L’ipotesi che le specie viventi non rimangano sempre uguali a loro stesse, ma si evolvano nel tempo secondo specifiche modalità, fu formulata nel XIX secolo dal naturalista inglese Charles Darwin (1809-1882). Nella sua celebre opera L’origine delle specie (1859), egli spiegò l’influenza che le trasformazioni dell’ambiente hanno sull’evoluzione degli esseri viventi basandosi sul principio della selezione naturale. Secondo questo principio, gli esseri viventi che hanno le caratteristiche migliori per adattarsi ai cambiamenti ambientali sono in grado di sopravvivere e riprodursi meglio degli altri, trasmettendo il proprio patrimonio genetico a una discendenza sempre più numerosa; i meno adatti, invece, perdono la “competizione”, ossia la “lotta per l’esistenza” cui sono costretti gli individui di uguale specie o di specie differenti causata dallo squilibrio tra l’elevato numero e la limitata disponibilità delle risorse naturali. Essi infatti non riescono a procurarsi le risorse necessarie e, soprattutto, si riproducono meno.

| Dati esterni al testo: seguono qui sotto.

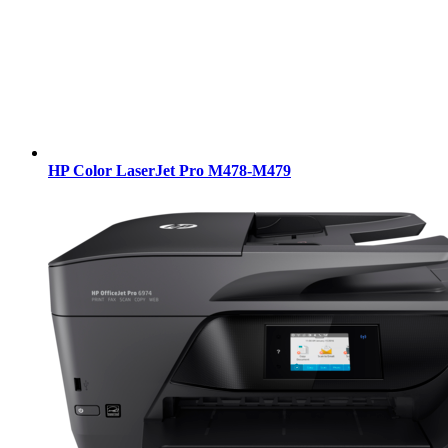
HP Color LaserJet Pro M478-M479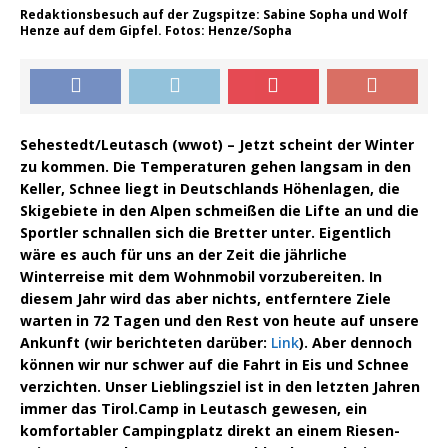
Redaktionsbesuch auf der Zugspitze: Sabine Sopha und Wolf
Henze auf dem Gipfel. Fotos: Henze/Sopha
Sehestedt/Leutasch (wwot) – Jetzt scheint der Winter
zu kommen. Die Temperaturen gehen langsam in den
Keller, Schnee liegt in Deutschlands Höhenlagen, die
Skigebiete in den Alpen schmeißen die Lifte an und die
Sportler schnallen sich die Bretter unter. Eigentlich
wäre es auch für uns an der Zeit die jährliche
Winterreise mit dem Wohnmobil vorzubereiten. In
diesem Jahr wird das aber nichts, entferntere Ziele
warten in 72 Tagen und den Rest von heute auf unsere
Ankunft (wir berichteten darüber:
Link
). Aber dennoch
können wir nur schwer auf die Fahrt in Eis und Schnee
verzichten. Unser Lieblingsziel ist in den letzten Jahren
immer das Tirol.Camp in Leutasch gewesen, ein
komfortabler Campingplatz direkt an einem Riesen-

Come ha dimostrato lo studio della genetica a partire dalle teorie di Darwin sull’ereditarietà, questi cambiamenti adattativi sono possibili non solo in virtù della variabilità che caratterizza ogni specie (all’interno della quale sono presenti individui geneticamente differenti, più o meno in grado di adattarsi a nuove condizioni ambientali), ma anche grazie a mutazioni genetiche spontanee e accidentali che, una volta trasmesse alla prole, danno luogo a un’evoluzione della specie.
L’evoluzione è dunque strettamente correlata alle trasformazioni dell’ambiente, e riguarda sia i singoli individui sia le specie nel loro complesso. La competizione per la sopravvivenza può infatti avvenire all’interno di una stessa specie o tra specie diverse: quelle meno adatte a sopravvivere in condizioni ambientali mutate – in seguito, per esempio, a una glaciazione o ad altri rilevanti mutamenti climatici – sono destinate a estinguersi, come è avvenuto per i dinosauri circa 65 milioni di anni fa.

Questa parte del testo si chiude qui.